Elaboration: Most people readily agree that most information is good most of the time. I want to see if I can go all the way and build a convincing argument that all information is good all of the time, or as close to it as I can get. That misuse of information is problem about the misuser and not the information ("guns don't kill people"). Specific cases include: endangered species (DNA is best stored in living organisms), viruses (all three kinds), forbidden books, child pornography and other shocking information, free speech, Archive.org, The Rosetta Project, research on race.
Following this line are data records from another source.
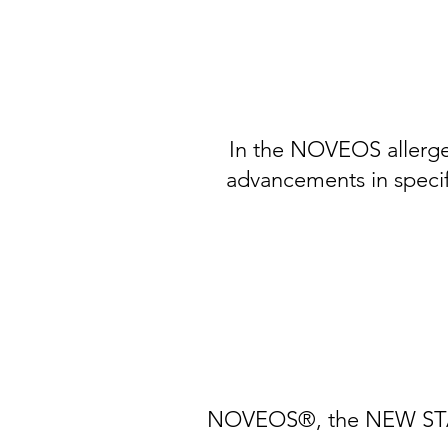
In the NOVEOS allerge
advancements in specifi
NOVEOS®, the NEW STANDA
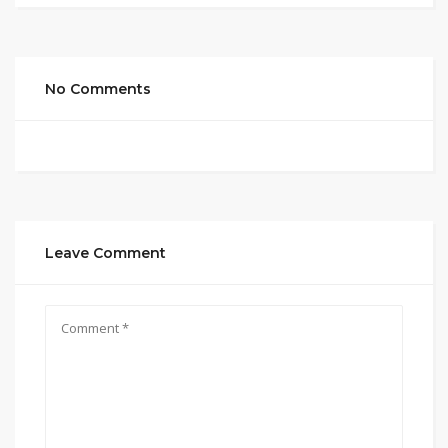
No Comments
Leave Comment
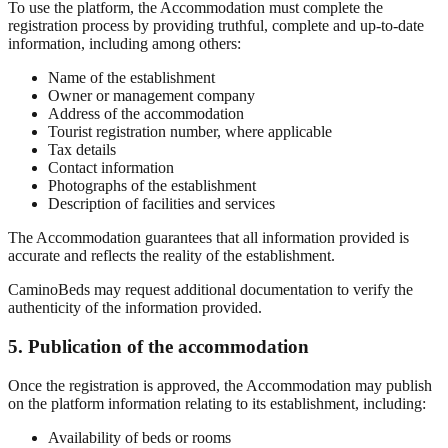
To use the platform, the Accommodation must complete the
registration process by providing truthful, complete and up-to-date
information, including among others:
Name of the establishment
Owner or management company
Address of the accommodation
Tourist registration number, where applicable
Tax details
Contact information
Photographs of the establishment
Description of facilities and services
The Accommodation guarantees that all information provided is
accurate and reflects the reality of the establishment.
CaminoBeds may request additional documentation to verify the
authenticity of the information provided.
5. Publication of the accommodation
Once the registration is approved, the Accommodation may publish
on the platform information relating to its establishment, including:
Availability of beds or rooms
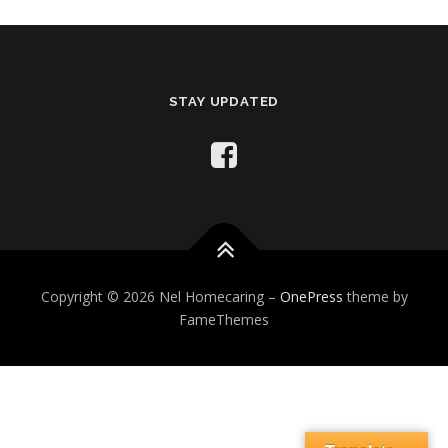
STAY UPDATED
Copyright © 2026 Nel Homecaring
–
OnePress
theme by
FameThemes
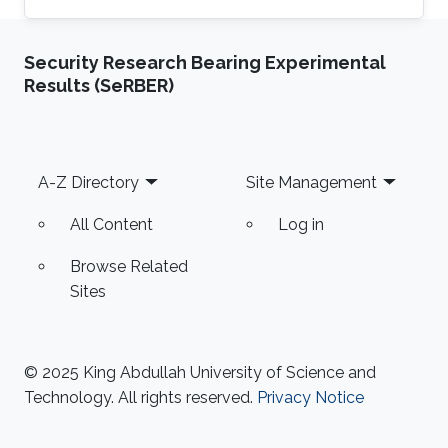
Department at the National University of
Computer & Emerging Sciences, Pakistan.
Security Research Bearing Experimental
Previously he was a Research Assistant
Results (SeRBER)
Professor at the Toyota Technological Institute
at Chicago, University of Chicago 2014-2017.
Hammad Naveed received his Ph.D. in
Bioinformatics from the University of Illinois at
Footer
A-Z Directory
Site Management
Chicago in 2012. He spent the
All Content
Log in
Browse Related
Sites
© 2025 King Abdullah University of Science and
Technology. All rights reserved.
Privacy Notice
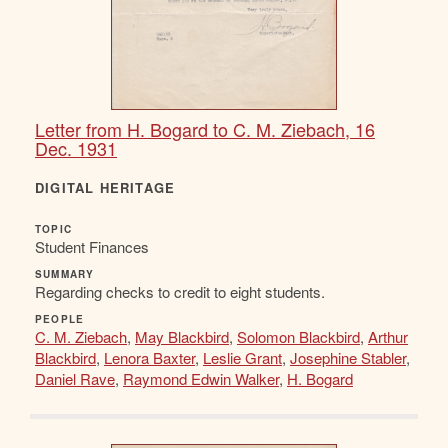
Letter from H. Bogard to C. M. Ziebach, 16
Dec. 1931
DIGITAL HERITAGE
TOPIC
Student Finances
SUMMARY
Regarding checks to credit to eight students.
PEOPLE
C. M. Ziebach
,
May Blackbird
,
Solomon Blackbird
,
Arthur
Blackbird
,
Lenora Baxter
,
Leslie Grant
,
Josephine Stabler
,
Daniel Rave
,
Raymond Edwin Walker
,
H. Bogard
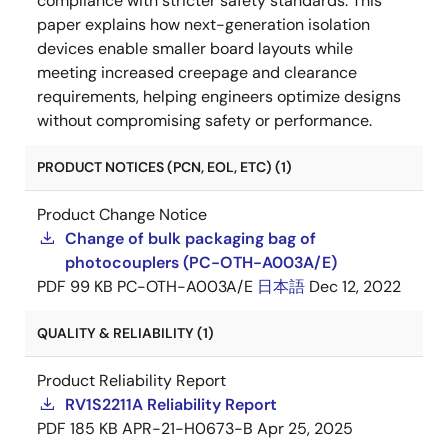
compliance with stricter safety standards. This
paper explains how next-generation isolation
devices enable smaller board layouts while
meeting increased creepage and clearance
requirements, helping engineers optimize designs
without compromising safety or performance.
PRODUCT NOTICES (PCN, EOL, ETC) (1)
Product Change Notice
Change of bulk packaging bag of
photocouplers (PC-OTH-A003A/E)
PDF
99 KB
PC-OTH-A003A/E
日本語
Dec 12, 2022
QUALITY & RELIABILITY (1)
Product Reliability Report
RV1S2211A Reliability Report
PDF
185 KB
APR-21-H0673-B
Apr 25, 2025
Please post arguments and counterarguments in their own comments and separately from general discussion comments.
First of all, I recommend clearing away the moral language (value, good, and must) unless you want certain perennial moral controversies to muddy the waters.
Example phrasings of the case you may be trying to make:
I suppose this is true.
If you've ever done a jigsaw puzzle, you can probably think of a counterexample to this.
You've never done a jigsaw puzzle using optimal Bayesian methods.
(Or he just believes you probably haven't!)
Here's a counterexample. There is an urn filled with lots of balls, each colored either red or blue. You think there's a 40% chance that the next ball you pull out will be red. You pull out a ball, and it's red; you put it back in and shake the urn. Now you think there's a 60% chance that the next ball you pull out will be red, and you announce this fact and bet on it. You pull out one more ball, and it's blue. If you hadn't seen that piece of evidence, your prediction would have been more accurate.